» **TASK ITEM**: Within the records below, reproduce without change the lines from the line that has "Défis courants au" through the line that has "de plusieurs pro", and only those.

Data records:

*** Begin section ***

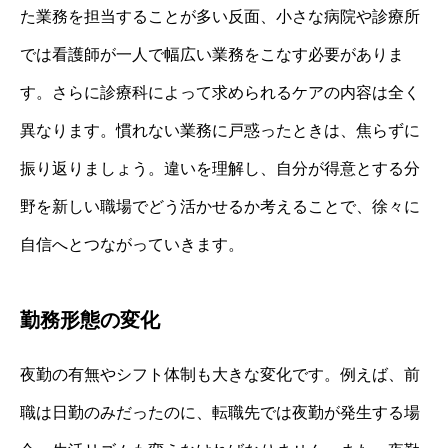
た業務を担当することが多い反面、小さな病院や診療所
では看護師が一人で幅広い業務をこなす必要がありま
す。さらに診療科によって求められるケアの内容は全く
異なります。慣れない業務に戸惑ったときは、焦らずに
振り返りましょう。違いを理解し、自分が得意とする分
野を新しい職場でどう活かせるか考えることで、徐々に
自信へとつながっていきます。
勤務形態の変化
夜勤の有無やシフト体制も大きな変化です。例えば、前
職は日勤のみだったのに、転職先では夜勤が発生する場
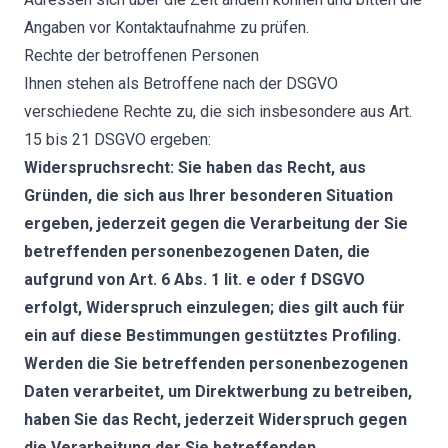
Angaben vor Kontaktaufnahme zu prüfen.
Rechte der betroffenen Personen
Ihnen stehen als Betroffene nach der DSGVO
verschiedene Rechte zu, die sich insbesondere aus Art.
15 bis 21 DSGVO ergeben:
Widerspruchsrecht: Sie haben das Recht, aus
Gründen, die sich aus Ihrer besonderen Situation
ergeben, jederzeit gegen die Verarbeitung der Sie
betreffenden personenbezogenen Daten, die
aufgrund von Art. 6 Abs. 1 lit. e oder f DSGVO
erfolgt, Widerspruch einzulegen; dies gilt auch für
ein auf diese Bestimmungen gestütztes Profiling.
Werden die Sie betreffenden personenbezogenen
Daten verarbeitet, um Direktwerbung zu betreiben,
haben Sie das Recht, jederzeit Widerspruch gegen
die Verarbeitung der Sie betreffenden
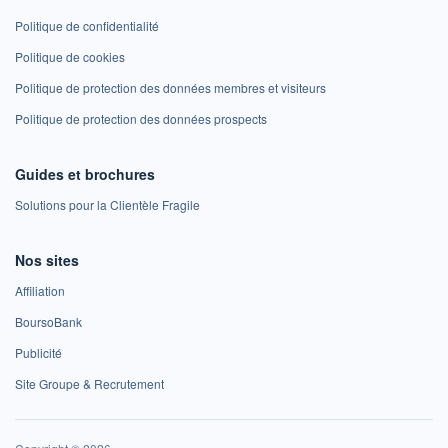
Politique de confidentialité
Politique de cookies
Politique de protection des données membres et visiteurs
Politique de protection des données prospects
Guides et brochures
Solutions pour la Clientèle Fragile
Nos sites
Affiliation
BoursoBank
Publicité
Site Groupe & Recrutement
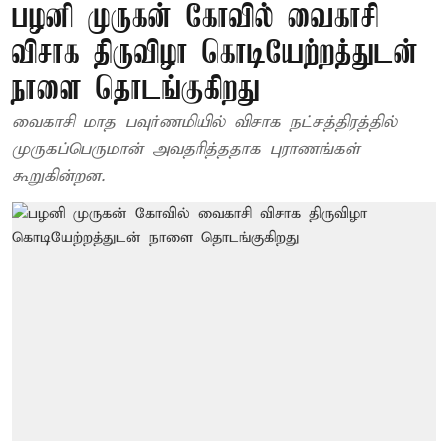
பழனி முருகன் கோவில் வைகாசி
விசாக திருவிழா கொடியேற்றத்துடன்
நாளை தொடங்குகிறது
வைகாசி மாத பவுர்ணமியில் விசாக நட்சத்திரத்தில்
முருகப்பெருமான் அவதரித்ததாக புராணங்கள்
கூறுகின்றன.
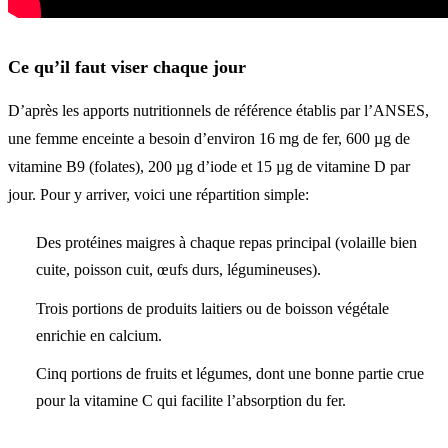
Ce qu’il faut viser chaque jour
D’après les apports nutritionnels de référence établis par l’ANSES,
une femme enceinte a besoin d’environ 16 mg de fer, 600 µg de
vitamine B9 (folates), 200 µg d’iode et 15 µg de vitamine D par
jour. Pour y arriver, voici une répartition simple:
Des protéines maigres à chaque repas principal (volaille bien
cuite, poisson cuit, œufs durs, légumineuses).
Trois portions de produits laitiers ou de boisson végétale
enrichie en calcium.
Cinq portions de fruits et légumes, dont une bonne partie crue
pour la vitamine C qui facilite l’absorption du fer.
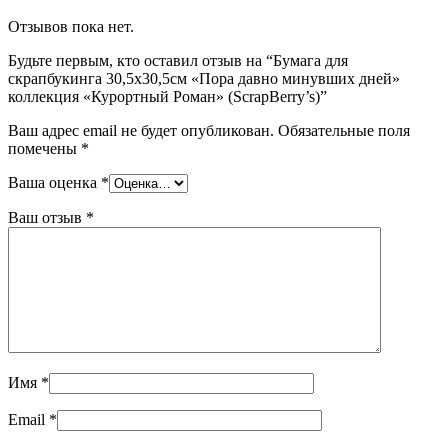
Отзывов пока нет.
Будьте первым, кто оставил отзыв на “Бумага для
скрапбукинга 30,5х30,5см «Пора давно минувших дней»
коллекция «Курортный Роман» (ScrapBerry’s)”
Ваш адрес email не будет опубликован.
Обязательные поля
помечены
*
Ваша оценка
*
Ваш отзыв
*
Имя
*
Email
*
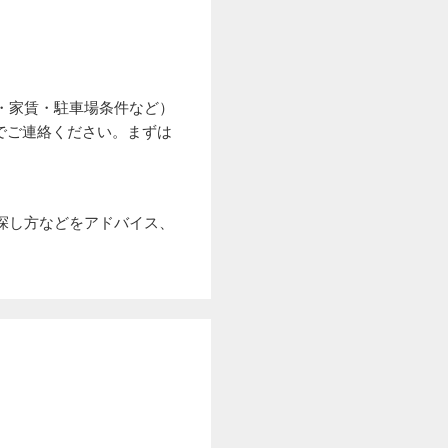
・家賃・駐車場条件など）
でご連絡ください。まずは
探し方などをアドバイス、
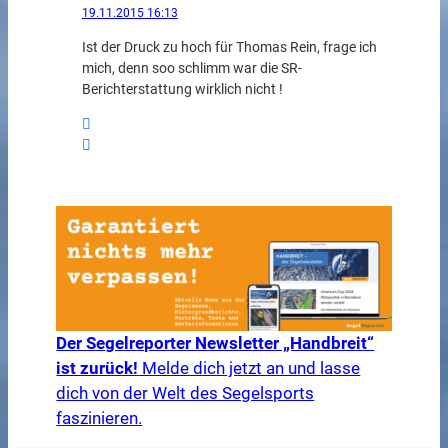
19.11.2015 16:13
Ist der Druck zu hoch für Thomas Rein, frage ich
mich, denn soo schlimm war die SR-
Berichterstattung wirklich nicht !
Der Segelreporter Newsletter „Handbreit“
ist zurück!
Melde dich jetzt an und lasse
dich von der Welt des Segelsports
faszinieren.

*** End section ***
*** Begin section ***

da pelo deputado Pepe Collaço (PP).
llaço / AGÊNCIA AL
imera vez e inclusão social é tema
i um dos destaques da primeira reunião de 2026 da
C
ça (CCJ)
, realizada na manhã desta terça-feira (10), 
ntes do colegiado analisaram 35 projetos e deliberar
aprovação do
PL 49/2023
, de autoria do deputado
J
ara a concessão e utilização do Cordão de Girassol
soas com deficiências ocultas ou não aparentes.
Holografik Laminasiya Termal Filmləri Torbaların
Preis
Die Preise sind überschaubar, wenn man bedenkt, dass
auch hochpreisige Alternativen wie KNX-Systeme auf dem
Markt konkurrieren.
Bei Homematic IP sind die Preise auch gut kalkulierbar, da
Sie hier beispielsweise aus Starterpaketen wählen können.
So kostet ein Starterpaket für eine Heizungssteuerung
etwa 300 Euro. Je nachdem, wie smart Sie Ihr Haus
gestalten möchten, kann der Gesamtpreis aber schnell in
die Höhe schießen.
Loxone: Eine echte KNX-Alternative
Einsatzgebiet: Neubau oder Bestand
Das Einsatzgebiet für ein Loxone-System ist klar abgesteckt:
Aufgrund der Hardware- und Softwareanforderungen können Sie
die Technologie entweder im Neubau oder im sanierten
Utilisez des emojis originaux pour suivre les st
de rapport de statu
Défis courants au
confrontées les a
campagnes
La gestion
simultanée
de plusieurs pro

*** End section ***

» **OUTPUT FOR THIS TASK**:
Défis courants au
confrontées les a
campagnes
La gestion
simultanée
de plusieurs pro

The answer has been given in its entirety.